28 de janeiro de 2018 - 20:02, por Marcos Peris
Portal Lagarto Notícias
A entrevista desta semana é com a escritora e contadora de histórias, Léia Cassol, que está passando uma temporada no município de Lagarto, realizado pesquisas sobre os costumes e tradições da gente de Lagarto. Natural do estado do Paraná, ela veio parar em Sergipe após conhecer as obras de Sílvio Romero.
Além disso, durante a entrevista, Léia Cassol, uma amante do folclore brasileiro, falou da sua carreira, das obras de Sílvio Romero, das impressões positivas e negativas que foi obtendo ao longo da sua estada e da importância de se preservar a cultura local.
Confira a Entrevista da Semana:
PLN: Como uma paranaense, que reside há 20 anos em Porto Alegre, veio parar na cidade de Lagarto?
LC: Eu gosto muito de folclore, tanto que conto histórias há 23 anos. Nesse período, realizei muitas pesquisas sobre a cultura e os hábitos populares, o quê me levou a Uninter São Paulo, onde ocorreu o Festival Internacional de Folclore. E foi lá que eu tive a oportunidade de conhecer alguns membros da Associação do Folclore de Lagarto (Asflag) e o Grupo dos Parafusos.
Depois disso, eu descobri que eles eram da mesma cidade, da cidade de Sílvio Romero, autor que leio há bastante tempo.

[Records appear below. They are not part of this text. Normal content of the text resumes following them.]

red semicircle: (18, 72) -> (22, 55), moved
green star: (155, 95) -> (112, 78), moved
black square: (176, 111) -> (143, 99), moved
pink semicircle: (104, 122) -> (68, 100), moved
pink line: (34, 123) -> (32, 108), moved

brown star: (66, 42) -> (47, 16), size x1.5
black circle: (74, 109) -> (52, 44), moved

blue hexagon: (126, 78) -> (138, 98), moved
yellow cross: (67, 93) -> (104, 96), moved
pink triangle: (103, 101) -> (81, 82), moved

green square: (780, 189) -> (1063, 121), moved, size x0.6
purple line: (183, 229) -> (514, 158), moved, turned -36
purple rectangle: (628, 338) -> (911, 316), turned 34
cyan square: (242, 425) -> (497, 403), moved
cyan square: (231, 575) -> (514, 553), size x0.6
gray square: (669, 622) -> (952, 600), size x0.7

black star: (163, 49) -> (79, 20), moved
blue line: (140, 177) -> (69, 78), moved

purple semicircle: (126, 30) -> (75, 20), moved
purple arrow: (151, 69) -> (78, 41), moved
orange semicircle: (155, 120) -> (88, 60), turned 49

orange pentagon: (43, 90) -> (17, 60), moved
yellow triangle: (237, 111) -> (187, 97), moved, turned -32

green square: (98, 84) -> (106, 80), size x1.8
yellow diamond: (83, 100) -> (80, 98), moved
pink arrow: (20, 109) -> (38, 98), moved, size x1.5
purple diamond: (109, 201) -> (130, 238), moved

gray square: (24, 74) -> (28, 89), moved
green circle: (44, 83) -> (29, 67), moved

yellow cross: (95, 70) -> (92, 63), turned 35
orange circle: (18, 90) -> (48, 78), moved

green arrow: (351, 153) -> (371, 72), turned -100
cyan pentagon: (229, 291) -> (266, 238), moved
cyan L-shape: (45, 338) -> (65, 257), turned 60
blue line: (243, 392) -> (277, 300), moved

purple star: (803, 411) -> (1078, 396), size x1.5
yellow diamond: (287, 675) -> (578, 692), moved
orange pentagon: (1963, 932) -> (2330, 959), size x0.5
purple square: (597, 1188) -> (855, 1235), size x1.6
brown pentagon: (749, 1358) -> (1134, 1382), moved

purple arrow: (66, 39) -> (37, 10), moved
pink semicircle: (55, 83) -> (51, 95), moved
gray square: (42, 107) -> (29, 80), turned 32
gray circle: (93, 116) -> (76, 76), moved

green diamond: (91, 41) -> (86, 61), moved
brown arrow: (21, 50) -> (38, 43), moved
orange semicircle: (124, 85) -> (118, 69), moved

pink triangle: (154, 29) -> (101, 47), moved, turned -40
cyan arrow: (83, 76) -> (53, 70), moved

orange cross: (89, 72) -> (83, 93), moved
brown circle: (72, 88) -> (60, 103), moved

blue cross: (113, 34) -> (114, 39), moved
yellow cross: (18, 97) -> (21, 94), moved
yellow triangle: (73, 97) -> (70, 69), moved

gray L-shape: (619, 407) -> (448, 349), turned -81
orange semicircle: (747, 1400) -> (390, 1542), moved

Então, por fazer a amizade com eles e ter essa curiosidade de conhecer a cidade, acabei vindo para cá, sendo muito bem acolhida pelo mestre dos Parafusos.
PLN: Quando foi que a escritora descobriu o seu talento para a literatura infanto-juvenil?
LC: Quando eu era pequena, meu pai me contava muitas histórias populares e muitas delas eram coletadas por Sílvio Romero, mas somente depois de um tempo de estudo foi que consegui localizar isso. E o fato dele contar histórias, me fez ter esse gosto por esse mundo encantado. O interessante é que não eram histórias de livro, mas história de boca.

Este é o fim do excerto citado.